[Start of Attachment]
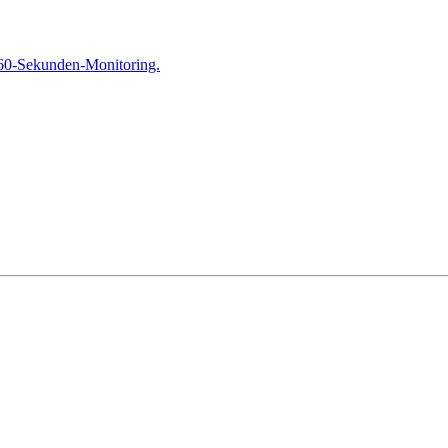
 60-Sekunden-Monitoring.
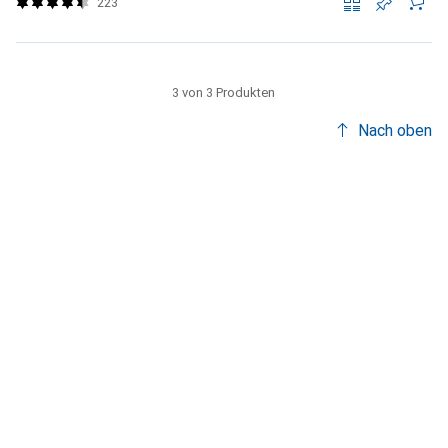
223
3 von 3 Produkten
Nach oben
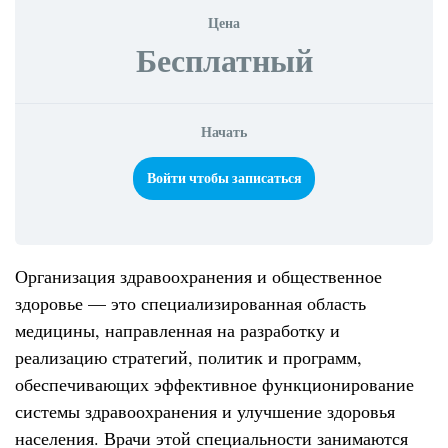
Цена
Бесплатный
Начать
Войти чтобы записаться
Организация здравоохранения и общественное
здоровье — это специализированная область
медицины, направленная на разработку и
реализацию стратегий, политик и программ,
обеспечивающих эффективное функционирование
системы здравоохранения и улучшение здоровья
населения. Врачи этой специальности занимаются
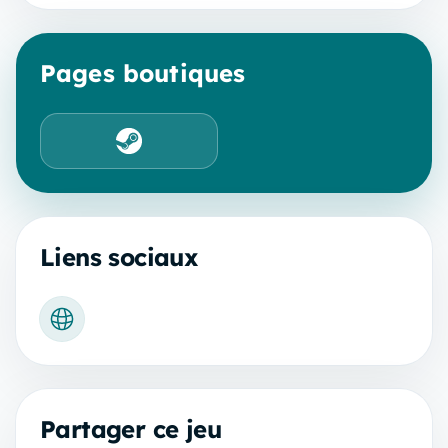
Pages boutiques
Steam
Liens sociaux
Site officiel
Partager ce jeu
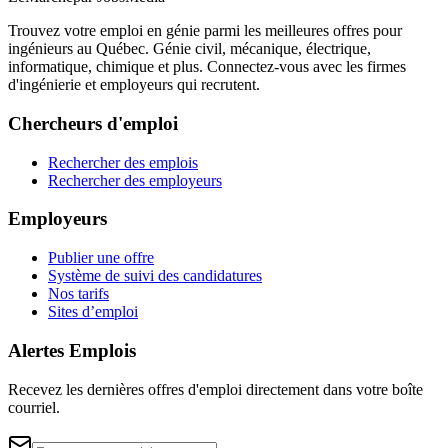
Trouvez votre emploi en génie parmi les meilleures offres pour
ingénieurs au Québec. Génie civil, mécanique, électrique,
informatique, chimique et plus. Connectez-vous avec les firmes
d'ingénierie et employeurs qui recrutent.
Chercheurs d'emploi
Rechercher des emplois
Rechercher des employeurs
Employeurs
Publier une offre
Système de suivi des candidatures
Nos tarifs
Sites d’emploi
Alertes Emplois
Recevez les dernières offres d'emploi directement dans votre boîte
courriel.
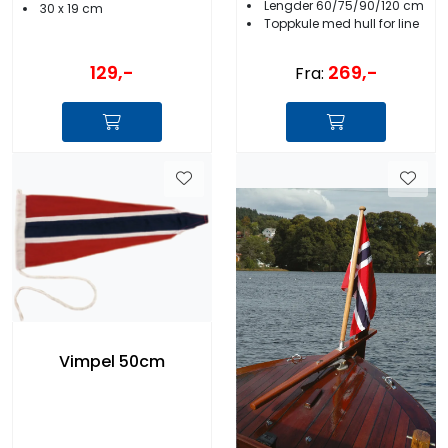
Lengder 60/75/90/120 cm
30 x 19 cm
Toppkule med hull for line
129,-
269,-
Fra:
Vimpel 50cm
[End of Attachment]
Work request:
In the listing above, find the line containing "здоровье — это специализированная область" and the line containing "Liens sociaux". Reproduce those lines and all between them exactly, with no pictures and nothing more.

Response box:
здоровье — это специализированная область
медицины, направленная на разработку и
реализацию стратегий, политик и программ,
обеспечивающих эффективное функционирование
системы здравоохранения и улучшение здоровья
населения. Врачи этой специальности занимаются
Pages boutiques
Steam
Liens sociaux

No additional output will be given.